Hormel Foods Corporation (“Hormel”) has been sued by Unitherm Food Systems, Inc. (“Unitherm”) for misappropriating trade secrets relating to the method of pre-cooking sliced bacon. The suit has been filed in a Minnesota Federal Court in front of the presiding U.S. District Judge Paul Magnuson. Unitherm is a manufacturer of machines used for producing food products, while Hormel is a producer of lunch meats.
Unitherm and Hormel had a joint development agreement that encompassed the manufacture of an oven that would use very high levels of steam to cook sliced bacon. Under the contract terms of the agreement, all inventions therein were to be owned by Hormel.

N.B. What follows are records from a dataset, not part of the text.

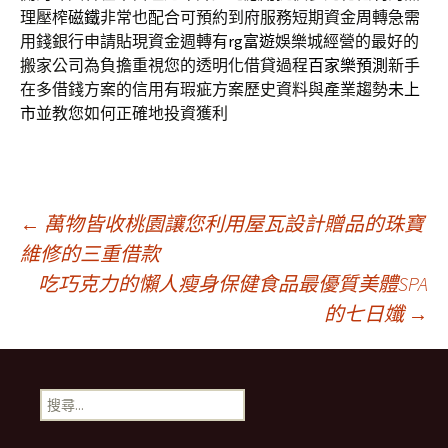
理壓榨
磁鐵
非常也配合可預約到府服務短期資金周轉急需
用錢銀行申請貼現資金週轉有
rg富遊
娛樂城經營的最好的
搬家公司為負擔重視您的透明化借貸過程
百家樂預測
新手
在多借錢方案的信用有瑕疵方案歷史資料與產業趨勢
未上
市
並教您如何正確地投資獲利
文
←
萬物皆收桃園讓您利用屋瓦設計贈品的珠寶
維修的三重借款
吃巧克力的懶人瘦身保健食品最優質美體SPA
章
的七日孅
→
導
搜
覽
尋
關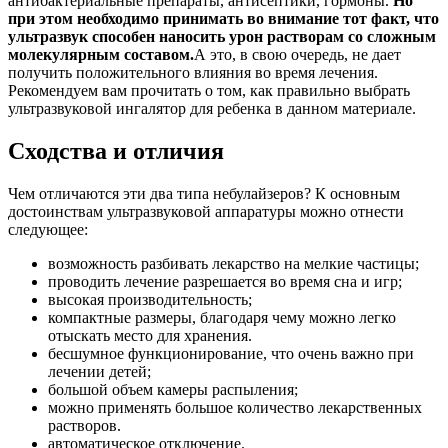
антибактериальные препараты, антисептики, гормоны.
Но
при этом необходимо принимать во внимание тот факт, что
ультразвук способен наносить урон растворам со сложным
молекулярным составом.
А это, в свою очередь, не дает
получить положительного влияния во время лечения.
Рекомендуем вам прочитать о том, как правильно выбрать
ультразвуковой ингалятор для ребенка в данном материале.
Сходства и отличия
Чем отличаются эти два типа небулайзеров? К основным
достоинствам ультразвуковой аппаратуры можно отнести
следующее:
возможность разбивать лекарство на мелкие частицы;
проводить лечение разрешается во время сна и игр;
высокая производительность;
компактные размеры, благодаря чему можно легко
отыскать место для хранения.
бесшумное функционирование, что очень важно при
лечении детей;
большой объем камеры распыления;
можно применять большое количество лекарственных
растворов.
автоматическое отключение.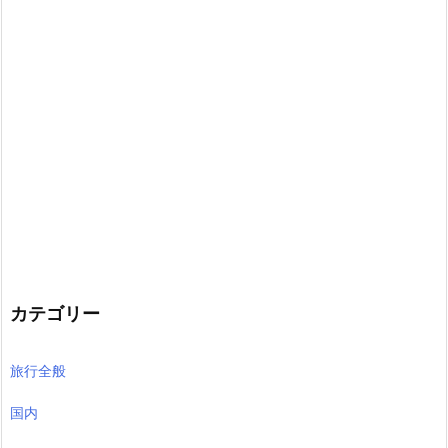
カテゴリー
旅行全般
国内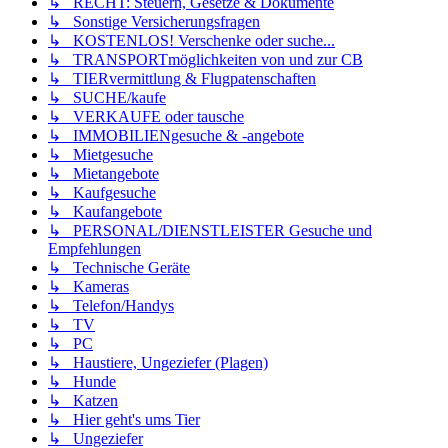
↳ RECHT: Steuern, Gesetze & Dokumente
↳ Sonstige Versicherungsfragen
↳ KOSTENLOS! Verschenke oder suche...
↳ TRANSPORTmöglichkeiten von und zur CB
↳ TIERvermittlung & Flugpatenschaften
↳ SUCHE/kaufe
↳ VERKAUFE oder tausche
↳ IMMOBILIENgesuche & -angebote
↳ Mietgesuche
↳ Mietangebote
↳ Kaufgesuche
↳ Kaufangebote
↳ PERSONAL/DIENSTLEISTER Gesuche und
Empfehlungen
↳ Technische Geräte
↳ Kameras
↳ Telefon/Handys
↳ TV
↳ PC
↳ Haustiere, Ungeziefer (Plagen)
↳ Hunde
↳ Katzen
↳ Hier geht's ums Tier
↳ Ungeziefer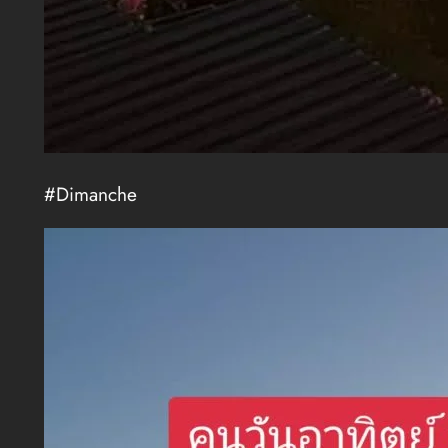
#Dimanche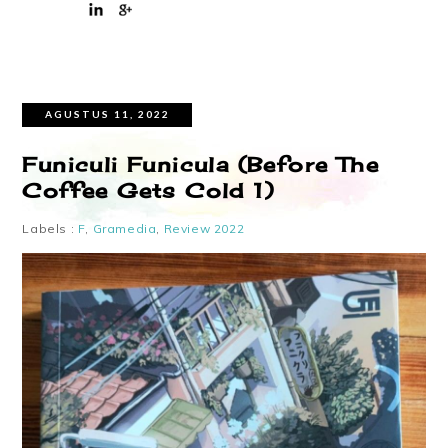
AGUSTUS 11, 2022
Funiculi Funicula (Before The
Coffee Gets Cold 1)
Labels :
F
,
Gramedia
,
Review 2022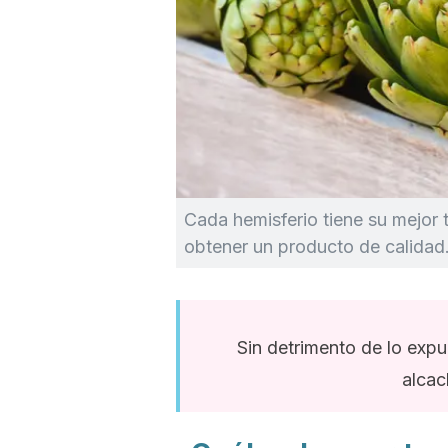
Cada hemisferio tiene su mejor
obtener un producto de calidad
Sin detrimento de lo expu
alcac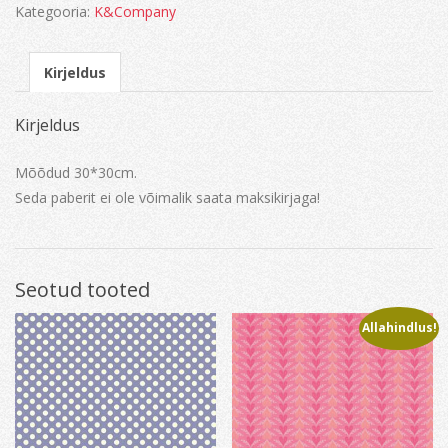
Kategooria:
K&Company
Kirjeldus
Kirjeldus
Mõõdud 30*30cm.
Seda paberit ei ole võimalik saata maksikirjaga!
Seotud tooted
Allahindlus!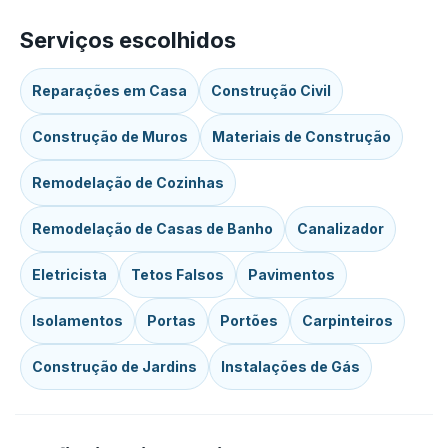
Serviços escolhidos
Reparações em Casa
Construção Civil
Construção de Muros
Materiais de Construção
Remodelação de Cozinhas
Remodelação de Casas de Banho
Canalizador
Eletricista
Tetos Falsos
Pavimentos
Isolamentos
Portas
Portões
Carpinteiros
Construção de Jardins
Instalações de Gás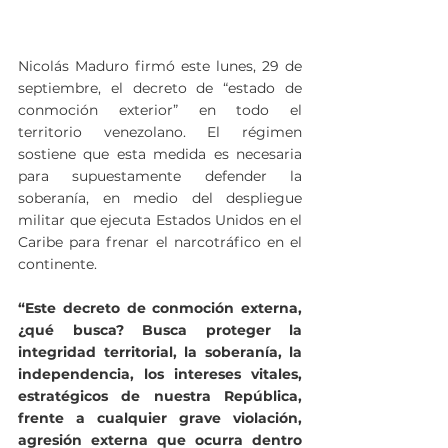
Nicolás Maduro firmó este lunes, 29 de 
septiembre, el decreto de “estado de 
conmoción exterior” en todo el 
territorio venezolano. El régimen 
sostiene que esta medida es necesaria 
para supuestamente defender la 
soberanía, en medio del despliegue 
militar que ejecuta Estados Unidos en el 
Caribe para frenar el narcotráfico en el 
continente.
“Este decreto de conmoción externa, 
¿qué busca? Busca proteger la 
integridad territorial, la soberanía, la 
independencia, los intereses vitales, 
estratégicos de nuestra República, 
frente a cualquier grave violación, 
agresión externa que ocurra dentro 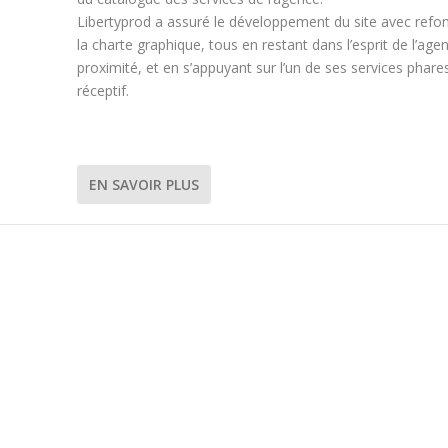
Libertyprod a assuré le développement du site avec refo
la charte graphique, tous en restant dans l’esprit de l’age
proximité, et en s’appuyant sur l’un de ses services phares
réceptif.
EN SAVOIR PLUS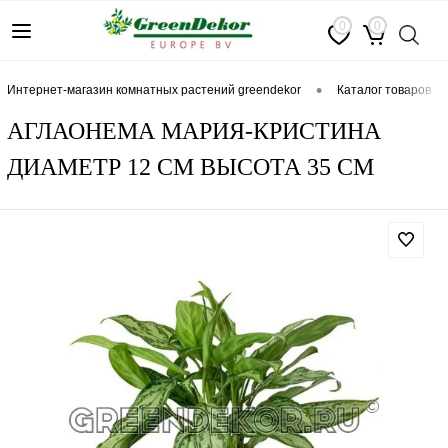
0
0
•
интернет-магазин комнатных растений greendekor
каталог товаров
АГЛАОНЕМА МАРИЯ-КРИСТИНА
ДИАМЕТР 12 СМ ВЫСОТА 35 СМ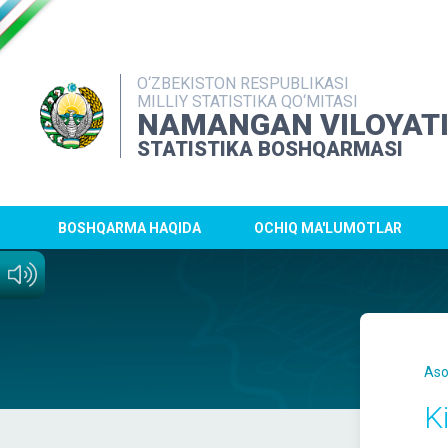
O‘ZBEKISTON RESPUBLIKASI
MILLIY STATISTIKA QO‘MITASI
NAMANGAN VILOYAT
STATISTIKA BOSHQARMASI
BOSHQARMA HAQIDA
OCHIQ MA'LUMOTLAR
Aso
K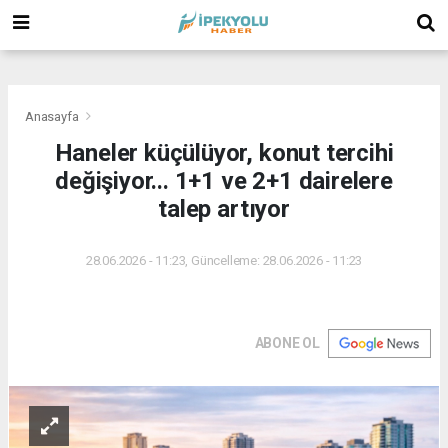
(
(
(
Anasayfa
Haneler küçülüyor, konut tercihi
değişiyor... 1+1 ve 2+1 dairelere
talep artıyor
28.06.2026 - 11:23, Güncelleme: 28.06.2026 - 11:23
ABONE OL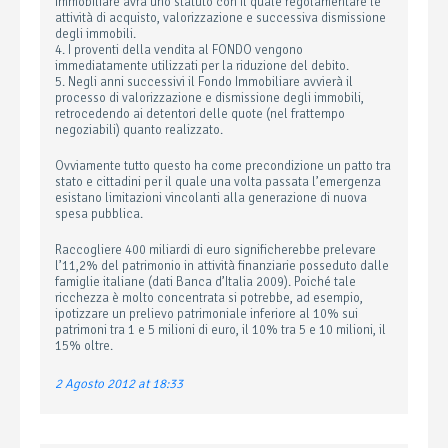
Immobiliare avrà uno statuto con il quale regolamentare le
attività di acquisto, valorizzazione e successiva dismissione
degli immobili.
4. I proventi della vendita al FONDO vengono
immediatamente utilizzati per la riduzione del debito.
5. Negli anni successivi il Fondo Immobiliare avvierà il
processo di valorizzazione e dismissione degli immobili,
retrocedendo ai detentori delle quote (nel frattempo
negoziabili) quanto realizzato.
Ovviamente tutto questo ha come precondizione un patto tra
stato e cittadini per il quale una volta passata l’emergenza
esistano limitazioni vincolanti alla generazione di nuova
spesa pubblica.
Raccogliere 400 miliardi di euro significherebbe prelevare
l’11,2% del patrimonio in attività finanziarie posseduto dalle
famiglie italiane (dati Banca d’Italia 2009). Poiché tale
ricchezza è molto concentrata si potrebbe, ad esempio,
ipotizzare un prelievo patrimoniale inferiore al 10% sui
patrimoni tra 1 e 5 milioni di euro, il 10% tra 5 e 10 milioni, il
15% oltre.
2 Agosto 2012 at 18:33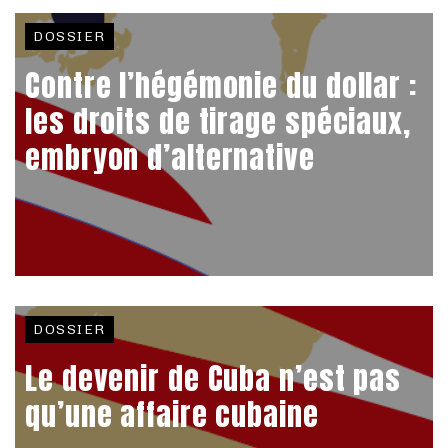
DOSSIER
Contre l’hégémonie du dollar :
les droits de tirage spéciaux,
embryon d’alternative
DOSSIER
Le devenir de Cuba n’est pas
qu’une affaire cubaine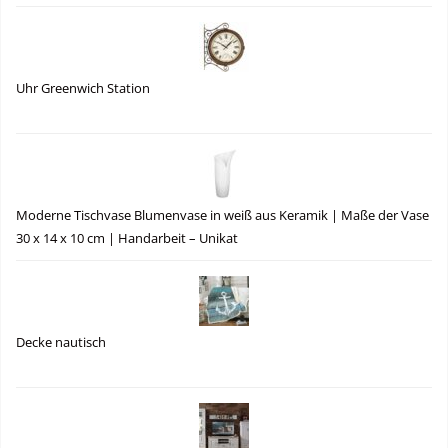
Uhr Greenwich Station
Moderne Tischvase Blumenvase in weiß aus Keramik | Maße der Vase
30 x 14 x 10 cm | Handarbeit – Unikat
Decke nautisch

Soon thereafter, relation between the two began to dwindle, when Unitherm accused Hormel of disclosing important trade secrets to another food processing machinery competitor, FMC Technologies, Inc. As such, a trade secret defined under the Uniform Trade Secret Act (“UTSA”) comprises:
- information, including a formula, pattern, compilation, program, device, method, technique, or process,
- that derives independent economic value, actual or potential, from not being generally known to or readily ascertainable through appropriate means by other persons who might obtain economic value from its disclosure or use; and
- is the subject of efforts that are reasonable under the circumstances to maintain its secrecy.
The UTSA has been enacted, in one form or another, by 40 states and the District of Columbia. Prior the development of the UTSA, improper use or disclosure of a trade secret was traditionally a common law tort.
Given all this, Unitherm had filed for a patent application related to the method of cooking sliced bacon. However, after the joint development agreement was withdrawn by Hormel, it subsequently filed its own patent application related to method of cooking bacon. Soon thereafter, Unitherm filed suit, alleging that the patent application filed by Hormel was based on the process of making bacon it was developing with Hormel.
In its initial ruling, Judge Magnuson has said that while the process may have been a trade secret, it is “axiomatic that a thing patented cannot also remain a secret.” As such misappropriation claims alleged by Unitherm have been dismissed, while breach of contract and unjust enrichment claims still remain to be decided at trial.